Between the Sherman Anti-Trust Act of 1890 and the 1914 passage of the Clayton Anti-Trust Act there is a body of law that protects the idea of competition. Monopolies that are earned through excellence are not damaged – but those that are maintained by preventing competition are illegal under the law.
Principles from Wikipedia:
“The Sherman Act is divided into three sections. Section 1 delineates and prohibits specific means of anticompetitive conduct, while Section 2 deals with end results that are anti-competitive in nature. Thus, these sections supplement each other in an effort to prevent businesses from violating the spirit of the Act, while technically remaining within the letter of the law. Section 3 simply extends the provisions of Section 1 to U.S. territories and the District of Columbia.
"Every person who shall monopolize, or attempt to monopolize, or combine or conspire with any other person or persons, to monopolize any part of the trade or commerce among the several States, or with foreign nations, shall be deemed guilty of a felony [. . . ]"
“The Clayton Act made both substantive and procedural modifications to federal antitrust law. Substantively, the act seeks to capture anticompetitive practices in their incipiency by prohibiting particular types of conduct, not deemed in the best interest of a competitive market. There are 4 sections of the bill that proposed substantive changes in the antitrust laws by way of supplementing the Sherman Antitrust Act of 1890. In those sections, the Act thoroughly discusses the following four principles of economic trade and business:
· price discrimination between different purchasers if such a discrimination substantially lessens competition or tends to create a monopoly in any line of commerce (Act Section 2, codified at 15 U.S.C. § 13);
· sales on the condition that (A) the buyer or lessee not deal with the competitors of the seller or lessor ("exclusive dealings") or (B) the buyer also purchase another different product ("tying") but only when these acts substantially lessen competition (Act Section 3, codified at 15 U.S.C. § 14);
· mergers and acquisitions where the effect may substantially lessen competition (Act Section 7, codified at 15 U.S.C. § 18) or where the voting securities and assets threshold is met (Act Section 7a, codified at15 U.S.C. § 18a);
Repair Impacts: Most of the anti-trust actions related to repair have been Clayton Act violations of tying, exclusive dealings, and price discrimination.
Of the 3 impacts, the most common is the tying agreement. It is very common for OEMs to structure their post-warranty support agreements to require the buyer to separately acquire a software support agreement, extended services or post-warranty support agreement, in order to use their purchased equipment. This is rarely presented so crudely – manufacturers are careful to parse their words to hide the intent – but the intent is there.
OEMs also commonly engage in “Exclusive” dealings when they refuse to sell parts, tools, diagnostics etc to repair providers. It is also obvious that manufacturers widely discriminate in pricing in practice by offering internal rebates and refunds to authorized buyers even when the list price is supposedly paid.
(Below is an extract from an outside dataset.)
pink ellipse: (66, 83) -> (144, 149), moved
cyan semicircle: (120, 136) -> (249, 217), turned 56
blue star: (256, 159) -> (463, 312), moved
US Department of Justice Anti-Trust Division: Anti-trust law could clearly be used to restrain the use of tying agreements for exclusive repair contracts. The US DOJ is set up to investigate cases where customers can document they have been harmed as the result of a monopoly. Competitors, such as independent repair companies, are not considered having been harmed as the result by loss of business. We have discussed anti-trust situations with the US DOJ and been advised that since the problem is widespread and not unique to any one OEM, we should seek a legislative solution. We have therefore focused on legislation and not litigation.
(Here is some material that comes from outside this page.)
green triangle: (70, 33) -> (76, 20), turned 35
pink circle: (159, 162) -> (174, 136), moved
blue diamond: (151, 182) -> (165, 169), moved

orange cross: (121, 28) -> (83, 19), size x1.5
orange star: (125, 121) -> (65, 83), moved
Litigation: It remains possible for any equipment owner or repair company to litigate against any manufacturer on the basis of anti-trust. This approach requires not only a great case, but enormous amounts of money and infinite patience. Many small repair businesses have great cases, but money and time are impossible hurdles. Anti-trust litigation takes years and costs millions.
There are very few precedent cases since Eastman Kodak Co. v. Image Technology Services, Inc. over availability of replacement parts. Redlion Medical Safety et al won their anti-trust case against GE in November of 2017. Continuant/TLI won their anti-trust case against AVAYA in March of 2014, but AVAYA appealed and is now in bankruptcy.